Under GDPR, you may request:

• Access
  
  
• Correction
  
  
• Deletion
  
  
• Restriction
  
  
• Portability
  
  
• Withdrawal of consent
  
  
• Objection (where applicable)
  
  

Upon deleting your TGMC account, all app-related data is erased except where legal obligations (e.g., German medical recordkeeping, tax laws) require retention.

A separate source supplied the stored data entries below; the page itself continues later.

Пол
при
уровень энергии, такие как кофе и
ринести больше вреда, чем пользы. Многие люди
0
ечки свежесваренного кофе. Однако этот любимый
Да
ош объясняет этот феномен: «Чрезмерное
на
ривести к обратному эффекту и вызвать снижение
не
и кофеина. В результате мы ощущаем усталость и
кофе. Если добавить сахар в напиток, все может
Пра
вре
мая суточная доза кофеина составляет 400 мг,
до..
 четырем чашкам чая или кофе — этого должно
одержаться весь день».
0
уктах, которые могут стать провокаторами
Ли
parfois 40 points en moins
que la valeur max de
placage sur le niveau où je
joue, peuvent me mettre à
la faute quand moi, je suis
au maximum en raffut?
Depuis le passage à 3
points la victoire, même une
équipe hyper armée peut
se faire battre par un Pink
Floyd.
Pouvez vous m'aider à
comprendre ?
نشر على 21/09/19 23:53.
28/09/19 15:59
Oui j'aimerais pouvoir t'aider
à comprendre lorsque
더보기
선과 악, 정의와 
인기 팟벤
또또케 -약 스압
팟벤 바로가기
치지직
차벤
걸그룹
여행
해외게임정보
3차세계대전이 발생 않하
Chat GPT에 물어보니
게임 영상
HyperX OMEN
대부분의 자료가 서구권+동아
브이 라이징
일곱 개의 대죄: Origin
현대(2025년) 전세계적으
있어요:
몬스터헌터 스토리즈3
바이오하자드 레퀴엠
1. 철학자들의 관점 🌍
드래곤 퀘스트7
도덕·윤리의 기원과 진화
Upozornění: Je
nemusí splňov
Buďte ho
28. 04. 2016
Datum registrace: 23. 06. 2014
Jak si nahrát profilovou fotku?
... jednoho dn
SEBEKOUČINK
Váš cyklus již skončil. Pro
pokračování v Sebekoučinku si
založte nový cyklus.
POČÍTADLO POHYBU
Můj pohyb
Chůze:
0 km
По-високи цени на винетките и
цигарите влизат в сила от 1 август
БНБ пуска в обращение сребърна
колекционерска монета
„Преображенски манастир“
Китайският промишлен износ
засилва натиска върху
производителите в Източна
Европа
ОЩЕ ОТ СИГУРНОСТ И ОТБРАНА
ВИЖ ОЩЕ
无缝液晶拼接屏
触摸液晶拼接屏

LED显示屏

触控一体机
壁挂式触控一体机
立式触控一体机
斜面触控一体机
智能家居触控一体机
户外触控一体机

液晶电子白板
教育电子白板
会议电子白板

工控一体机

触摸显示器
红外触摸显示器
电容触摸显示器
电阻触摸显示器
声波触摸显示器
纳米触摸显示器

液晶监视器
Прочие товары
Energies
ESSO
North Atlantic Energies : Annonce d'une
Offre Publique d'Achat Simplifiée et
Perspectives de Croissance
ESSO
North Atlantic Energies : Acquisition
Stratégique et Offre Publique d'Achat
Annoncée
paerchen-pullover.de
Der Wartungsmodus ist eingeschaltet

To exercise your rights, email: contact@thegoodmoodco.com

You may also lodge a complaint with your local data protection authority.

9. Security Measures

We protect your data using industry-grade safeguards:

• Encryption in transit and at rest
  
  
• Pseudonymisation of health data
  
  
• Role-based access controls
  
  
• Multi-factor authentication
  
  
• Logging and monitoring
  
  
• Secure coding practices
  
  
• Regular audits and penetration testing
  
  
• Disaster recovery procedures
  
  
• Vendor due diligence
  
  

10. Children’s Privacy

Our services are not intended for individuals under 18.
We do not knowingly collect data from minors.
If such data is discovered, it will be deleted promptly.

11. Updates to This Policy

We may update this policy to reflect changes in our services, technology, or legal requirements.
The updated version will be posted with its new effective date.

If changes materially broaden our use of your existing data, we will notify you and provide choices where required by law.